Fifth, there has been consistent association in several studies between increased BMI and decreased levels of 25 hydroxy (25OH) vitamin D. Possible mechanisms for low 25OH Vitamin D in obese individuals include: restricted dietary intake, less exposure to sunlight, accelerated metabolic clearance, or more widespread distribution of 25OH vitamin D (51). Several authors have shown that 25OH Vitamin D regulates immune mechanisms that may be important in MS, namely inhibition of pathogenic Th1 and Th17 cell differentiation, increased sensitivity to apoptotic mechanisms of CD4+ effector T cells, and increased numbers, as well as heightened suppressive function of Treg and Tr1 cells (52).

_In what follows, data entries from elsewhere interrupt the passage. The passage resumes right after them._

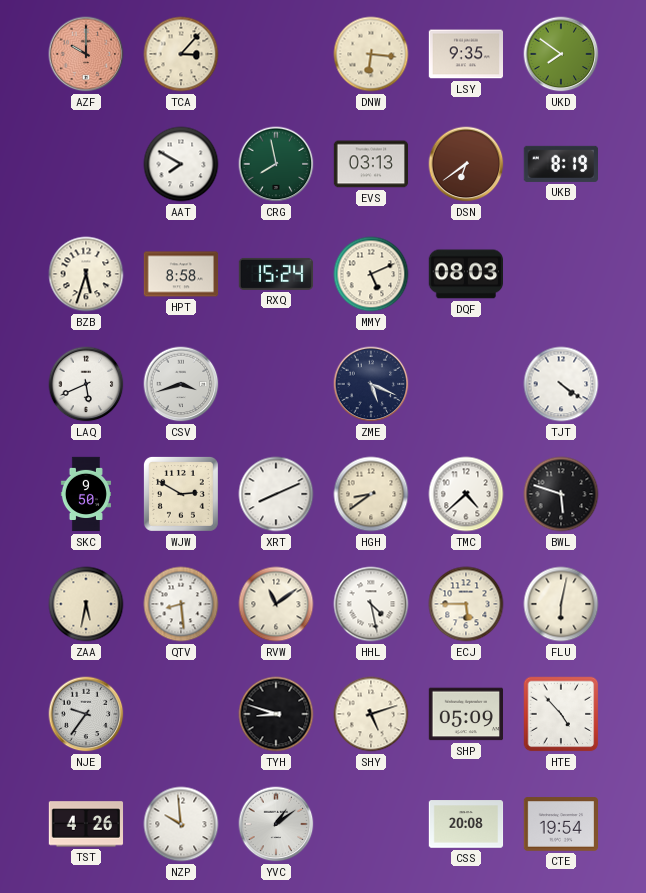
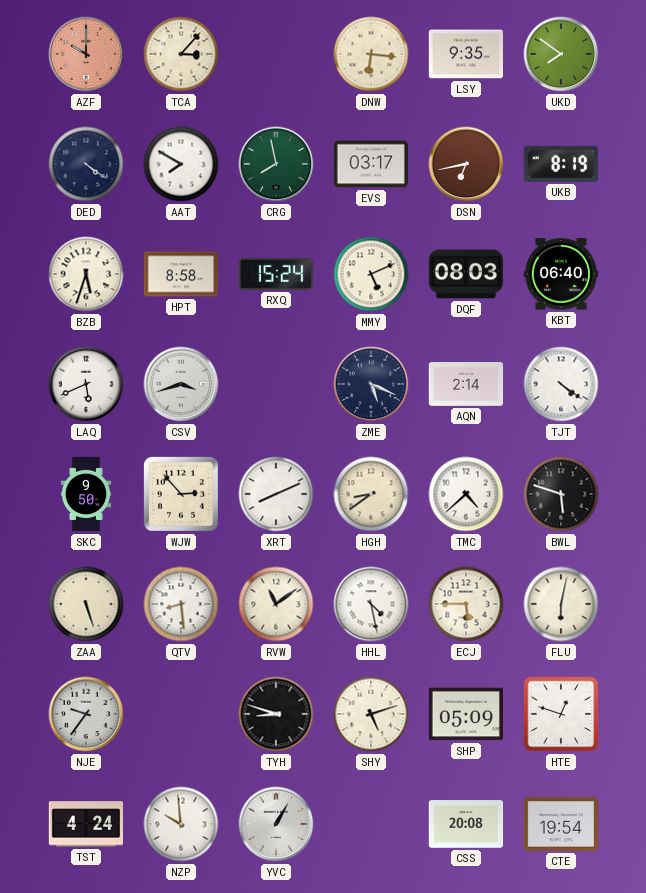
DED: none -> 4:21
EVS: 03:13 -> 03:17
DSN: 6:39 -> 6:43
KBT: none -> 06:40
AQN: none -> 2:14
WJW: 2:50 -> 2:53
ZAA: 5:32 -> 5:27
HTE: 4:53 -> 12:48
TST: 4:26 -> 4:24
YVC: 1:09 -> 1:05
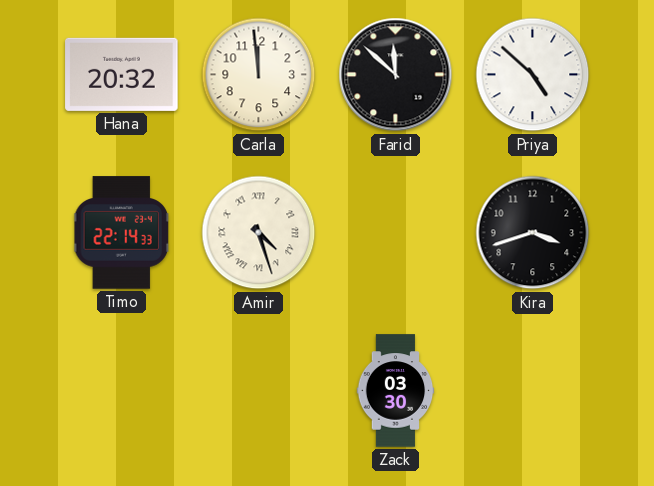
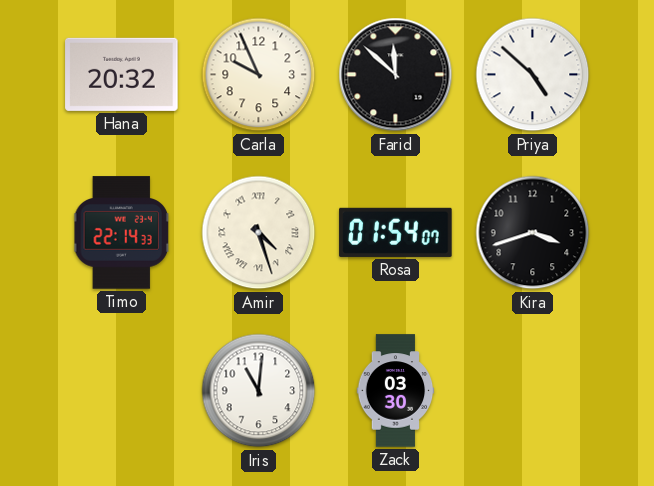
Carla: 11:59 -> 9:56
Rosa: none -> 01:54
Iris: none -> 11:01
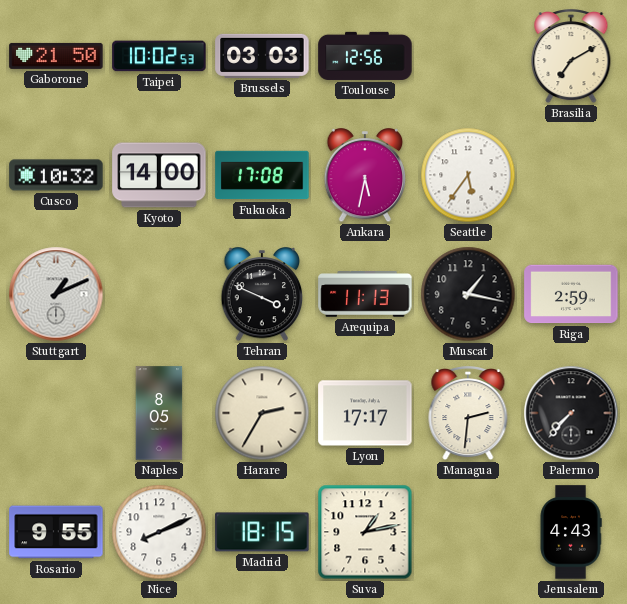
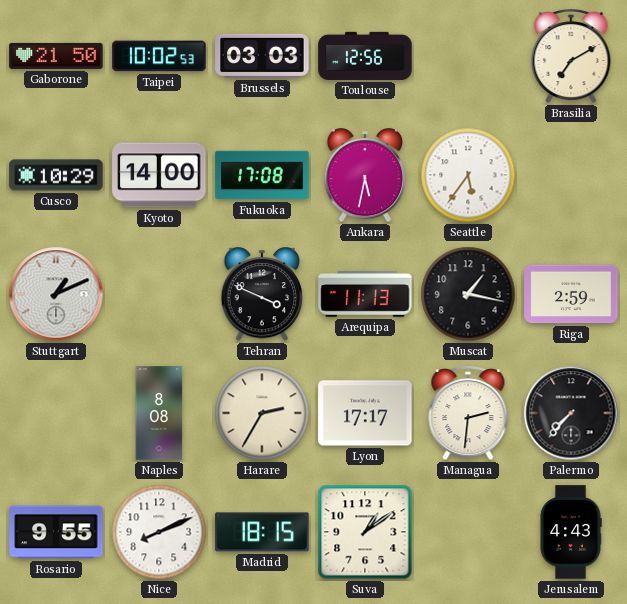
Cusco: 10:32 -> 10:29
Naples: 8:05 -> 8:08
Suva: 1:13 -> 1:09
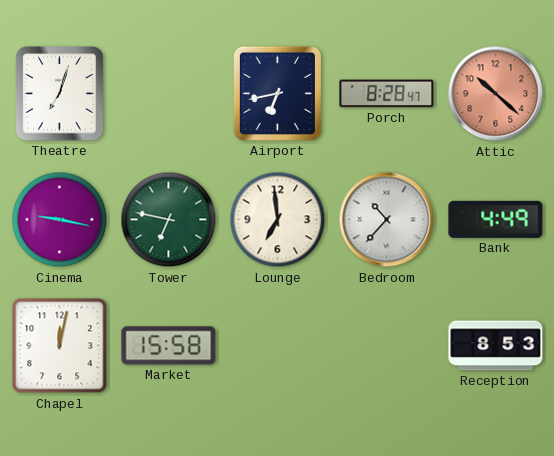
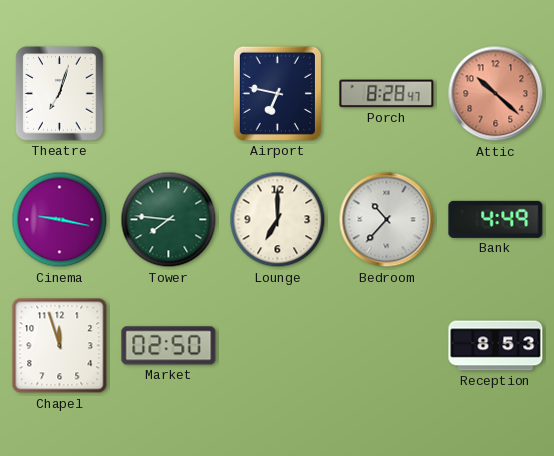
Airport: 6:43 -> 6:47
Tower: 6:47 -> 7:46
Lounge: 6:59 -> 7:00
Chapel: 12:02 -> 11:57
Market: 15:58 -> 02:50
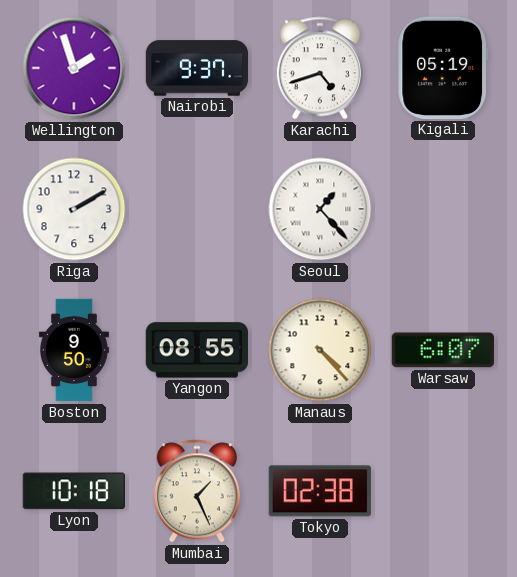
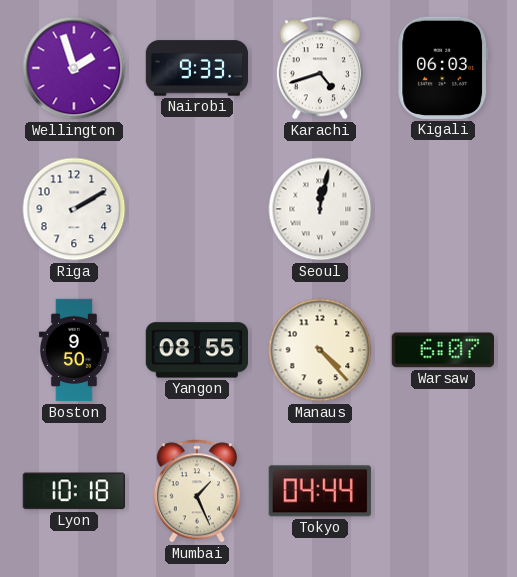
Nairobi: 9:37 -> 9:33
Kigali: 05:19 -> 06:03
Seoul: 1:23 -> 12:02
Tokyo: 02:38 -> 04:44
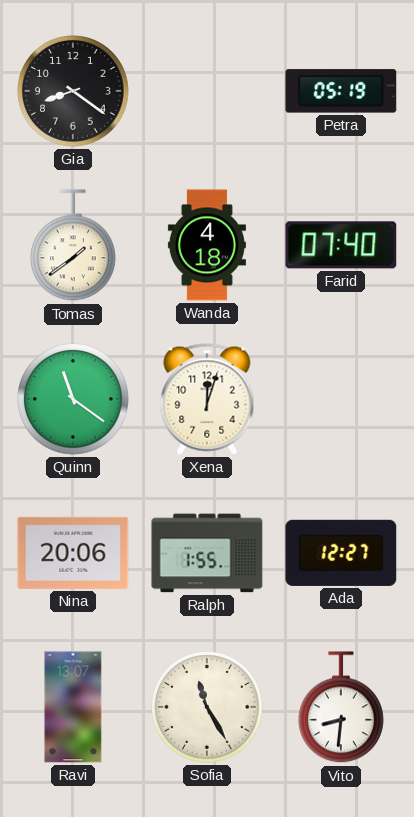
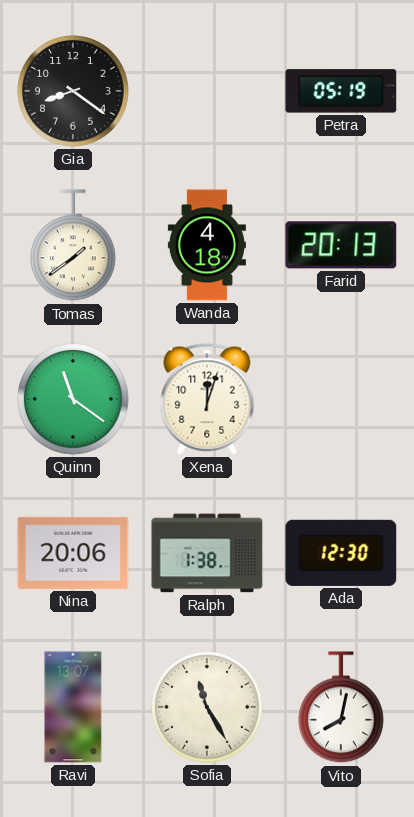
Farid: 07:40 -> 20:13
Ralph: 1:55 -> 1:38
Ada: 12:27 -> 12:30
Vito: 8:31 -> 8:02
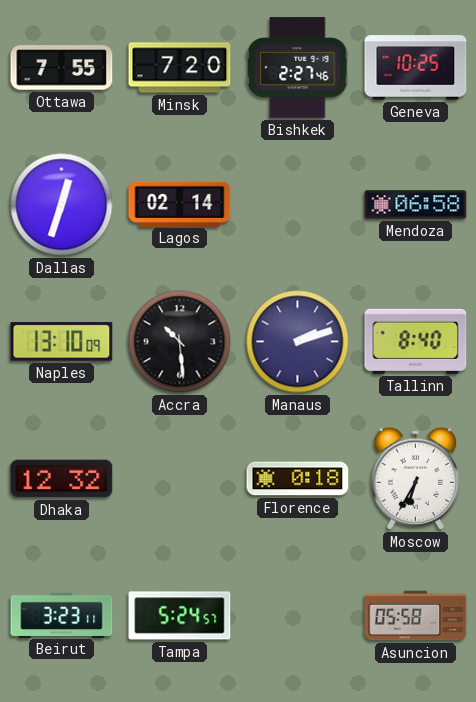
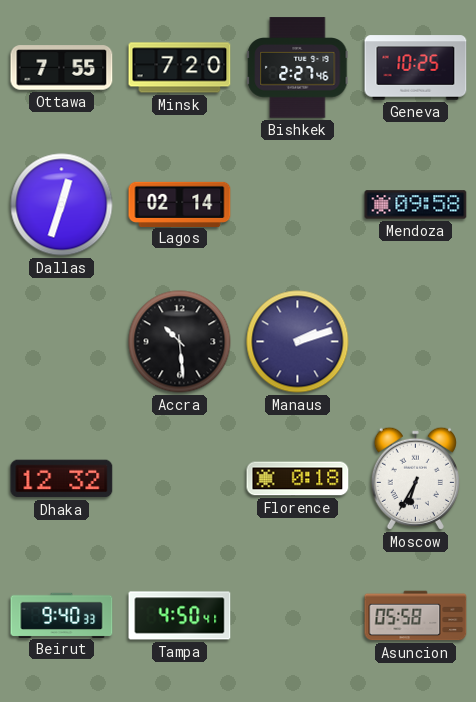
Mendoza: 06:58 -> 09:58
Naples: 13:10 -> none
Tallinn: 8:40 -> none
Beirut: 3:23 -> 9:40
Tampa: 5:24 -> 4:50
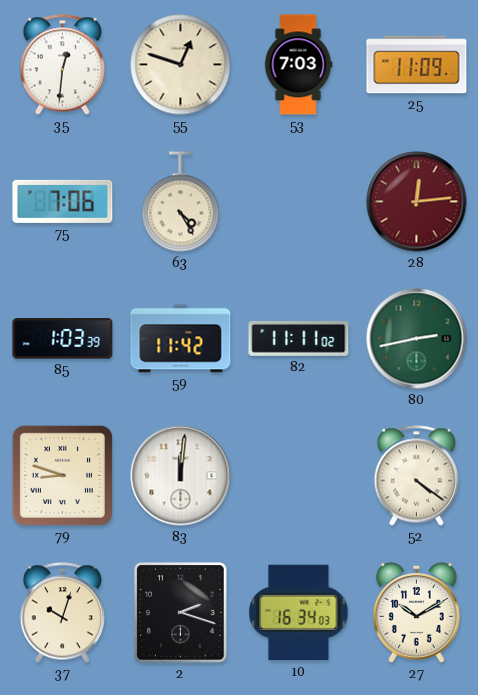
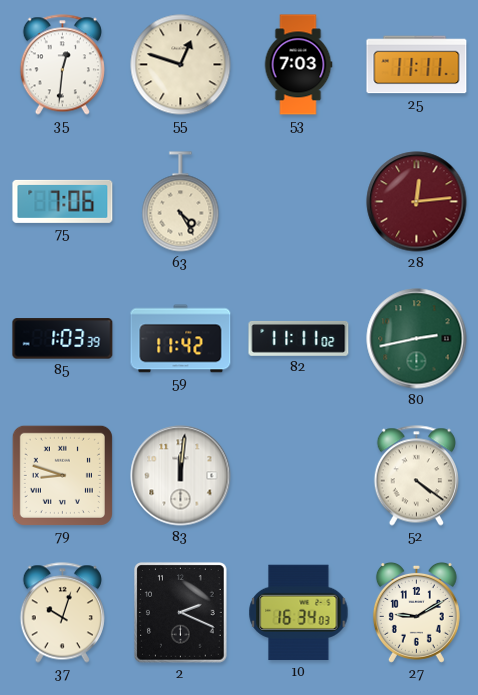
25: 11:09 -> 11:11
2: 2:18 -> 2:19
27: 10:10 -> 9:10
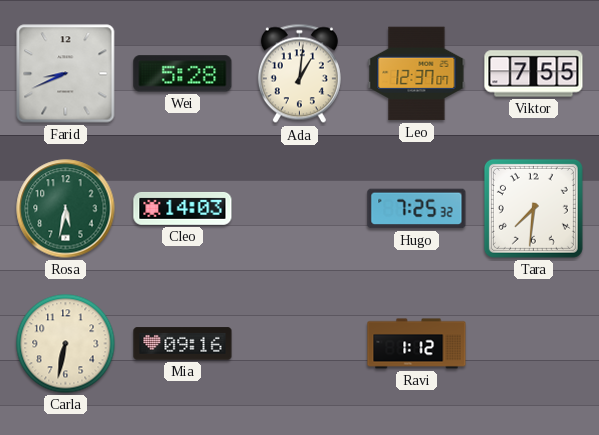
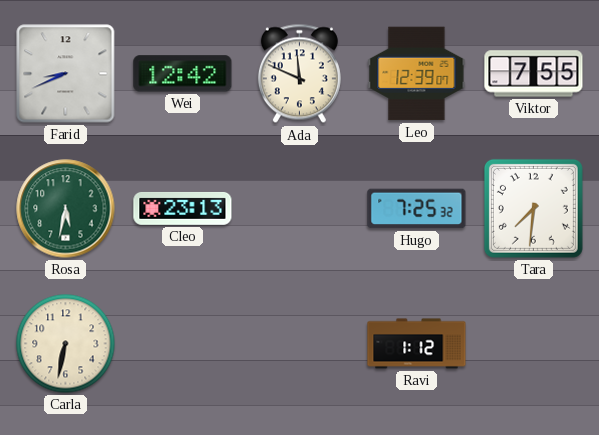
Wei: 5:28 -> 12:42
Ada: 1:01 -> 11:49
Leo: 12:37 -> 12:39
Cleo: 14:03 -> 23:13
Mia: 09:16 -> none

Sixth, obesity can induce inflammasome assembly and activation of NOD receptor-like protein 3 (NLRP3). This process primarily involves the binding of ceramides, fatty acids, oxidized low-density lipoproteins, and cholesterol crystals produced in obese patients through binding to TLR 2/4, as well as an increase in the levels of inflammasome effectors: pro-IL-1β, and pro-IL-18. Following activation, oligomerization of the inflammasome occurs, leading to cleavage of pro-caspase-1 to active caspase-1, which in turn can cleave both pro-IL-1β and pro-IL-18 into bioactive forms, which then enter the circulation or local extracellular environment (53).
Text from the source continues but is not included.